University of Bremen: Important advances through cognitive neuroinformatics
In a project with the automotive supplier Continental, the Cognitive Neuroinformatics working group has now contributed important research successes to the development of advanced driver assistance systems. Complex traffic situations are better recognized with the help of artificial intelligence.
PRORETA 5 is the name of the research project that the automotive supplier recently completed with its scientific cooperation partners – in addition to the University of Bremen, the TU Darmstadt and the TU Iași (Romania) were involved. “At the end there was a driving demonstration in Darmstadt. There we presented autonomous driving functions that we worked on intensively,” says Professor Kerstin Schill, head of the Cognitive Neuroinformatics working group at the University of Bremen. “The research vehicle was able to autonomously follow the course of the road with a predefined destination and to react to other road users – pedestrians, cyclists and other vehicles. In the case of a simulated sensor failure, which resulted in the missing detection of an object,
Algorithms should make driving decisions
The goal of the PRORETA research project was the development of algorithms. They should use sensor data to derive correct driving decisions that are comparable to those made by humans. At an unregulated intersection, for example, it is a challenge to interpret all objects relevant to the planned direction of travel. It’s about their direction of movement, intention and priority in traffic. Artificial intelligence (AI) should be able to make reliable decisions without human intervention. “The great advantage of AI: After a training phase, it is able to draw the right conclusions based on what it has learned, even in unfamiliar situations,” explains the computer science professor. “One part of the project was to observe the human drivers how they themselves reduce and evaluate the complexity of the environment. The adaptive algorithms are now trained according to similar principles.”
In the project, the Cognitive Neuroinformatics working group investigated AI methods for environmental perception – objects and obstacles should be recognized in the environment. In addition, new methods for human attention control (Human Attention Modeling) based on camera data were developed. In the process, conspicuousness maps are created that determine relevant areas in the image in which, for example, other road users or signs appear. In addition, new mathematical models were developed that correctly represent the position, orientation, speed or size of other road users and describe complex vehicle geometries.
Tasks are now solved more efficiently, more robustly and more securely
Finally, object tracking was implemented, which is able to perceive other road users in the surveillance area and to estimate their condition over time. “These methods ensure that the corresponding tasks can be solved more efficiently, more robustly and more securely. They therefore make an important contribution to highly automated and autonomous driving,” says Kerstin Schill. “The project is an ideal example of how profitable cooperation between university and commercial research can work. Projects like PRORETA strengthen Germany as a business location on both levels.”
The research contributions of the working group in detail:
Jaime Maldonado worked on modeling human attention (Human Attention Modeling) in the context of autonomous driving. In particular, an attention-driven pipeline consisting of two components was developed. On the one hand, relevant areas in camera images are determined using so-called saliency maps. On the other hand, the driver’s gaze is projected into the image to expand the relevant area. As a result, relevant and irrelevant regions in the image can be distinguished and processed more efficiently by subsequent algorithms.

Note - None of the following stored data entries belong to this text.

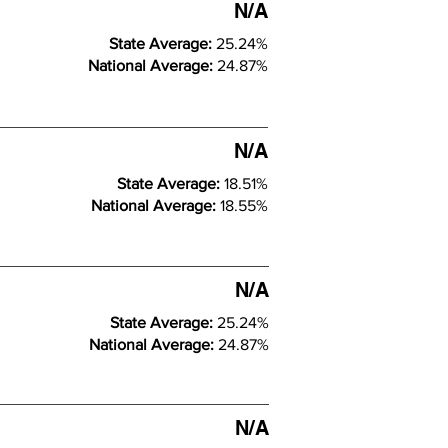
N/A
State Average:
25.24%
National Average:
24.87%
N/A
State Average:
18.51%
National Average:
18.55%
N/A
State Average:
25.24%
National Average:
24.87%
N/A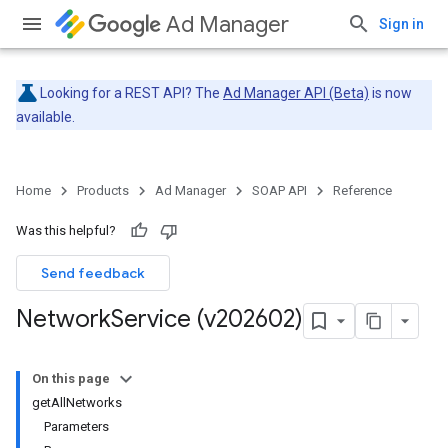
Ad Manager
Sign in
Looking for a REST API? The
Ad Manager API (Beta)
is now
available.
Home
Products
Ad Manager
SOAP API
Reference
Was this helpful?
Send feedback
Network
Service (v202602)
On this page
getAllNetworks
Parameters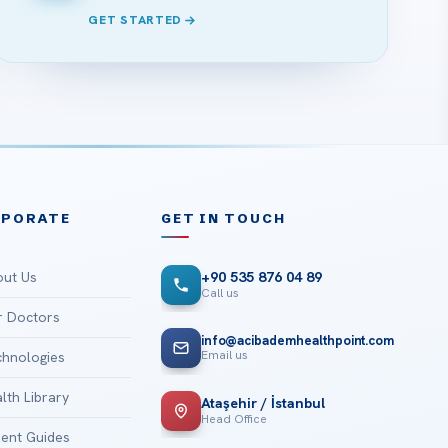
GET STARTED
RPORATE
GET IN TOUCH
ut Us
+90 535 876 04 89
Call us
 Doctors
info@acibademhealthpoint.com
Email us
hnologies
lth Library
Ataşehir / İstanbul
Head Office
ient Guides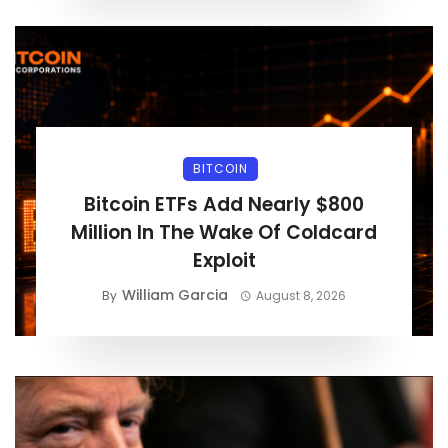
BITCOIN
Bitcoin ETFs Add Nearly $800
Million In The Wake Of Coldcard
Exploit
William Garcia
By
August 8, 2026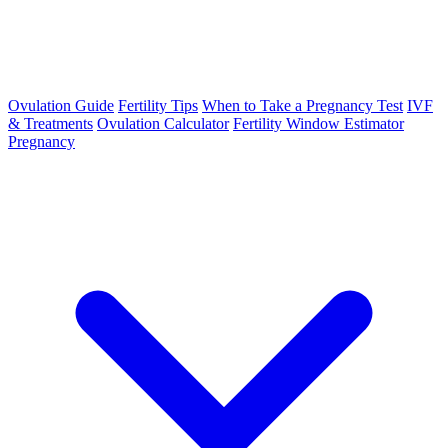
Ovulation Guide
Fertility Tips
When to Take a Pregnancy Test
IVF
& Treatments
Ovulation Calculator
Fertility Window Estimator
Pregnancy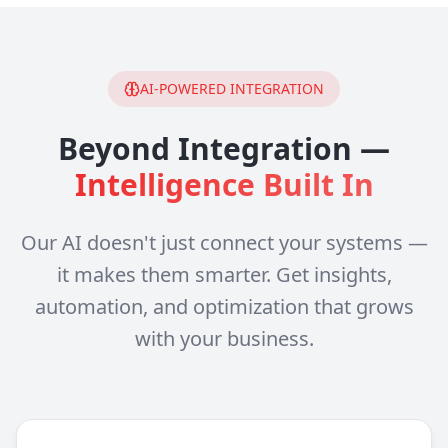
AI-POWERED INTEGRATION
Beyond Integration —
Intelligence Built In
Our AI doesn't just connect your systems —
it makes them smarter. Get insights,
automation, and optimization that grows
with your business.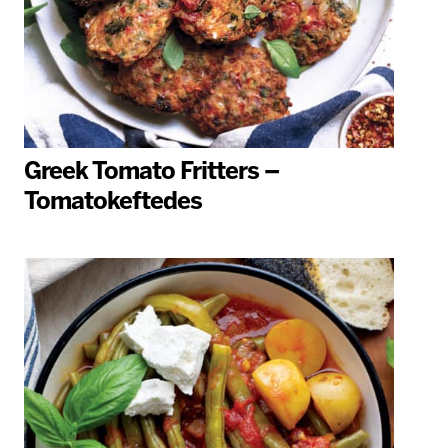
Greek Tomato Fritters –
Tomatokeftedes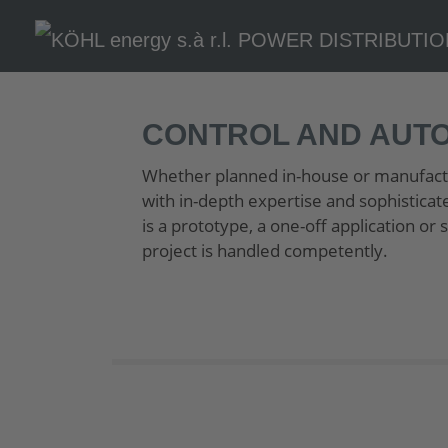
CONTROL AND AUT
Whether planned in-house or manufactu
with in-depth expertise and sophisticat
is a prototype, a one-off application o
project is handled competently.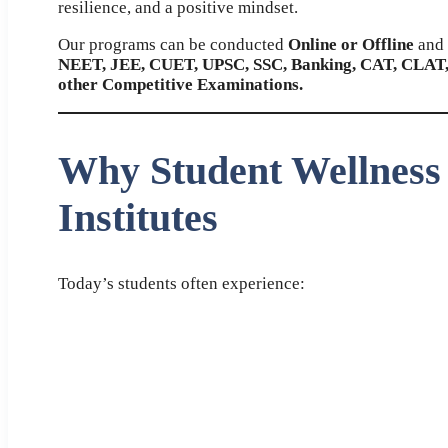
resilience, and a positive mindset.
Our programs can be conducted
Online or Offline
and 
NEET, JEE, CUET, UPSC, SSC, Banking, CAT, CLAT,
other Competitive Examinations.
Why Student Wellness
Institutes
Today’s students often experience: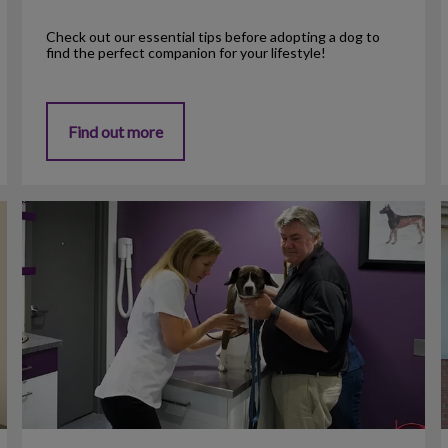
Check out our essential tips before adopting a dog to
find the perfect companion for your lifestyle!
Find out more
Heartworm Prevention
C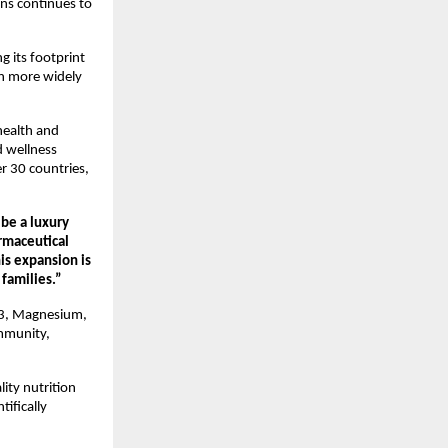
ns continues to 
its footprint 
n more widely 
ealth and 
 wellness 
 30 countries, 
e a luxury 
rmaceutical 
s expansion is 
 families.”
D3, Magnesium, 
mmunity, 
ty nutrition 
ifically 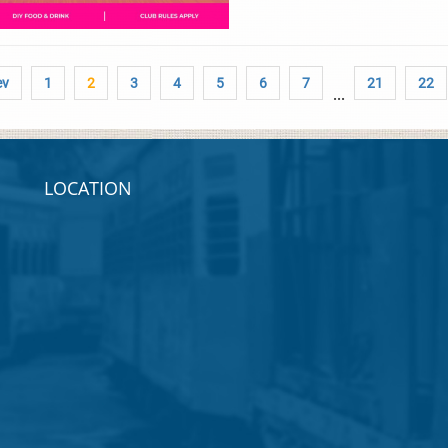
ev
1
2
3
4
5
6
7
21
22
...
LOCATION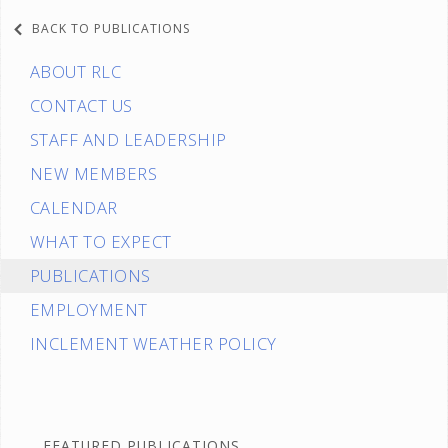
BACK TO PUBLICATIONS
ABOUT RLC
CONTACT US
STAFF AND LEADERSHIP
NEW MEMBERS
CALENDAR
WHAT TO EXPECT
PUBLICATIONS
EMPLOYMENT
INCLEMENT WEATHER POLICY
FEATURED PUBLICATIONS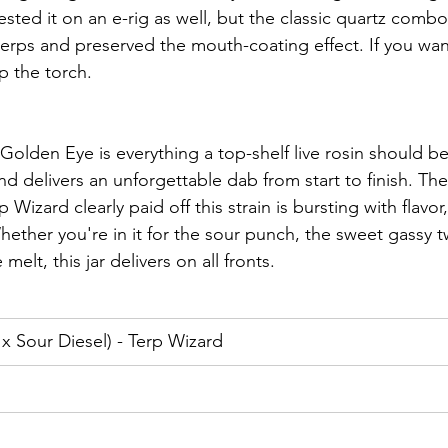
ested it on an e-rig as well, but the classic quartz comb
 terps and preserved the mouth-coating effect. If you wa
up the torch.
Golden Eye is everything a top-shelf live rosin should be:
nd delivers an unforgettable dab from start to finish. Th
Wizard clearly paid off this strain is bursting with flavor
ther you're in it for the sour punch, the sweet gassy twi
melt, this jar delivers on all fronts.
x Sour Diesel) - Terp Wizard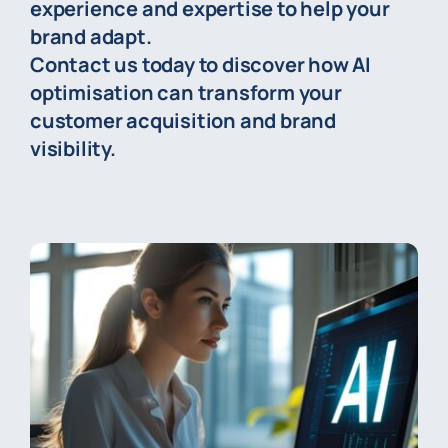
experience and expertise to help your
brand adapt.
Contact us today to discover how AI
optimisation can transform your
customer acquisition and brand
visibility.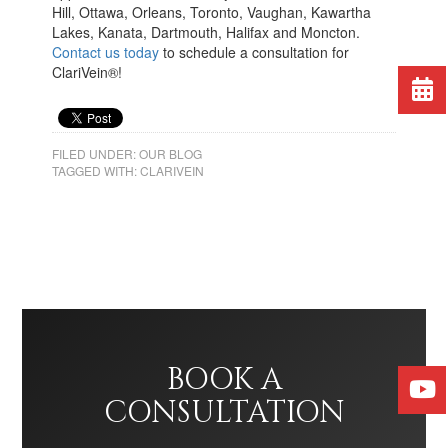
Hill, Ottawa, Orleans, Toronto, Vaughan, Kawartha
Lakes, Kanata, Dartmouth, Halifax and Moncton.
Contact us today
to schedule a consultation for
ClariVein®!
FILED UNDER:
OUR BLOG
TAGGED WITH:
CLARIVEIN
BOOK A
CONSULTATION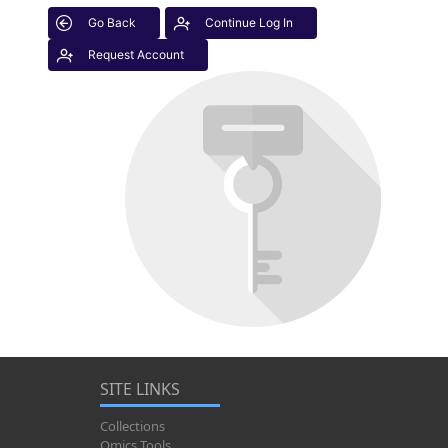
Go Back
Continue Log In
Request Account
SITE LINKS
Collections
Omics Tools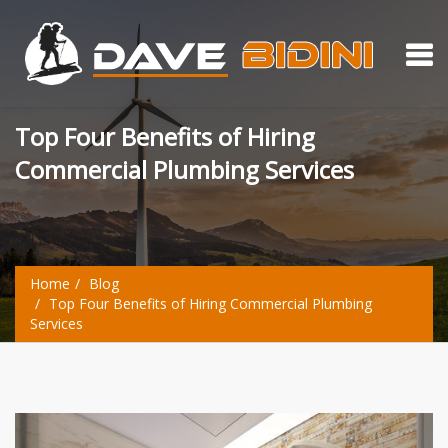
Top Four Benefits of Hiring
Commercial Plumbing Services
Home
Blog
Top Four Benefits of Hiring Commercial Plumbing
Services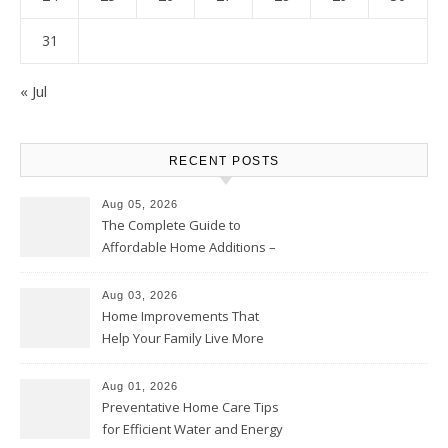
31
« Jul
RECENT POSTS
Aug 05, 2026
The Complete Guide to
Affordable Home Additions –
Thrifty Living Nest
Aug 03, 2026
Home Improvements That
Help Your Family Live More
Comfortably – The House
Proud Online
Aug 01, 2026
Preventative Home Care Tips
for Efficient Water and Energy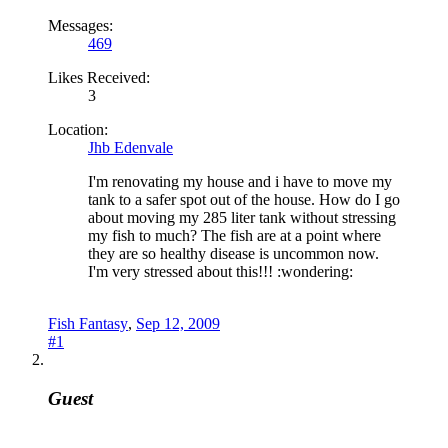
Messages:
469
Likes Received:
3
Location:
Jhb Edenvale
I'm renovating my house and i have to move my
tank to a safer spot out of the house. How do I go
about moving my 285 liter tank without stressing
my fish to much? The fish are at a point where
they are so healthy disease is uncommon now.
I'm very stressed about this!!! :wondering:
Fish Fantasy
,
Sep 12, 2009
#1
Guest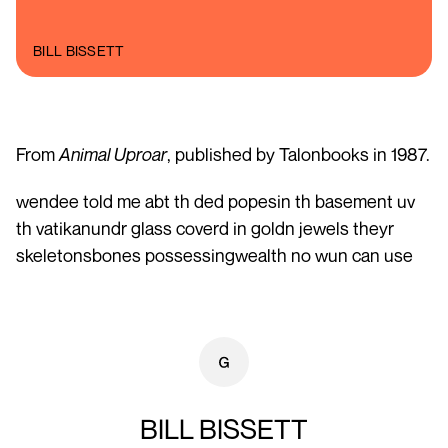
BILL BISSETT
From
Animal Uproar
, published by Talonbooks in 1987.
wendee told me abt th ded popesin th basement uv
th vatikanundr glass coverd in goldn jewels theyr
skeletonsbones possessingwealth no wun can use
BILL BISSETT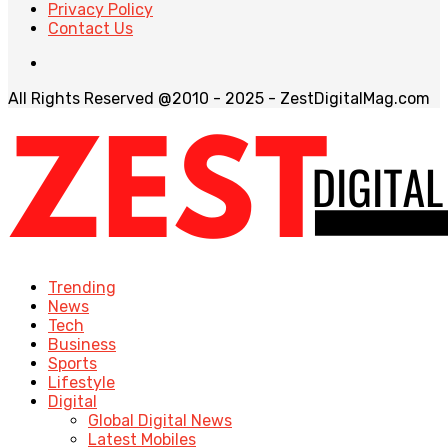
Privacy Policy
Contact Us
All Rights Reserved @2010 - 2025 - ZestDigitalMag.com
Trending
News
Tech
Business
Sports
Lifestyle
Digital
Global Digital News
Latest Mobiles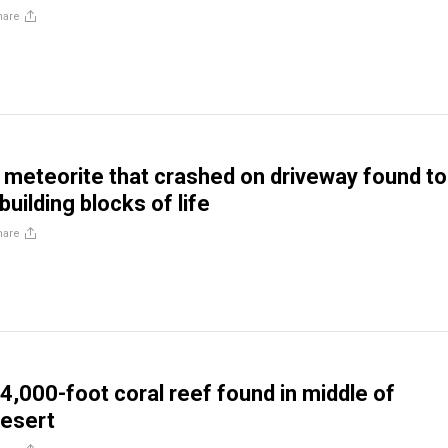
hare
eteorite that crashed on driveway found to
building blocks of life
hare
4,000-foot coral reef found in middle of
desert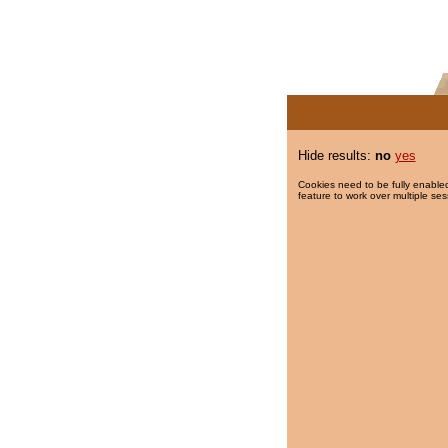
Hide results:
no
yes
Cookies need to be fully enabled
feature to work over multiple ses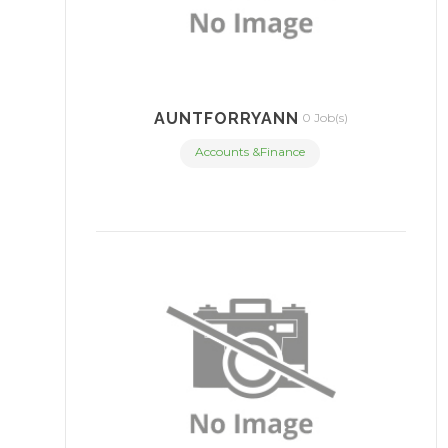
AUNTFORRYANN
0 Job(s)
Accounts &Finance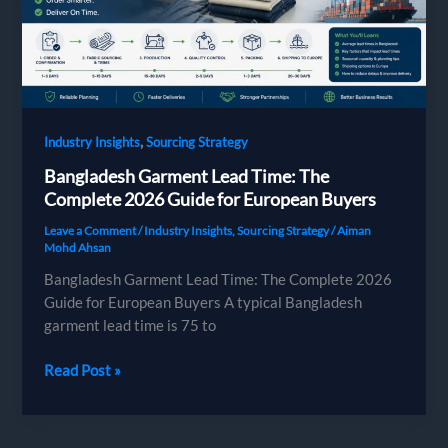
Brands
,
Industry Insights
Sourcing Strategy
Bangladesh Garment Lead Time: The
Complete 2026 Guide for European Buyers
Leave a Comment
/
Industry Insights
,
Sourcing Strategy
/
Aiman
Mohd Ahsan
Bangladesh Garment Lead Time: The Complete 2026
Guide for European Buyers A typical Bangladesh
garment lead time is 75 to
Bangladesh
Read Post »
Garment
Lead
Time:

Andreas Serov implemented an object tracking that detects relevant objects in the vehicle’s surveillance area and determines their position, speed, orientation and size in real time. A list of tracked objects is made available to the following modules (prediction, planning and control) for further processing. Object tracking is based on RADAR and LIDAR data. The state of each object is estimated with a probabilistic filter, where the state is processed on a manifold.
Lino Giefer examined theoretical principles for state estimation and representation in autonomous driving. In particular, he set up new models to describe articulated vehicles – such as buses, trams or vehicles with trailers – correctly in mathematical terms. He also examined state and measurement uncertainties for localization and object tracking.
Razieh Khamseh-Ashari researched a multimodal object detection based on LIDAR and camera data using AI methods. Through an early fusion of the sensor inputs, a high-precision localization of objects in the surveillance area is achieved.